Stored items from a collection
------------------------------------

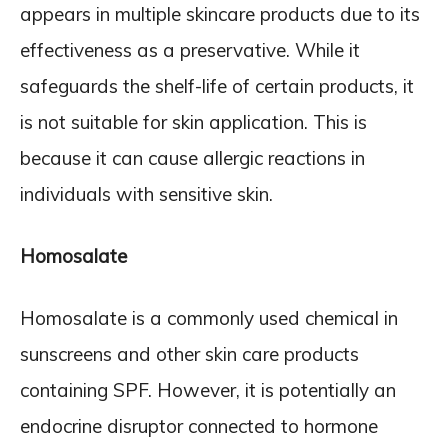
appears in multiple skincare products due to its
effectiveness as a preservative. While it
safeguards the shelf-life of certain products, it
is not suitable for skin application. This is
because it can cause allergic reactions in
individuals with sensitive skin.
Homosalate
Homosalate is a commonly used chemical in
sunscreens and other skin care products
containing SPF. However, it is potentially an
endocrine disruptor connected to hormone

------------------------------------

[About this exercise]: In the copy, no picture may appear; the records themselves must be output exactly.

[Answer to this task]:
appears in multiple skincare products due to its
effectiveness as a preservative. While it
safeguards the shelf-life of certain products, it
is not suitable for skin application. This is
because it can cause allergic reactions in
individuals with sensitive skin.
Homosalate
Homosalate is a commonly used chemical in
sunscreens and other skin care products
containing SPF. However, it is potentially an
endocrine disruptor connected to hormone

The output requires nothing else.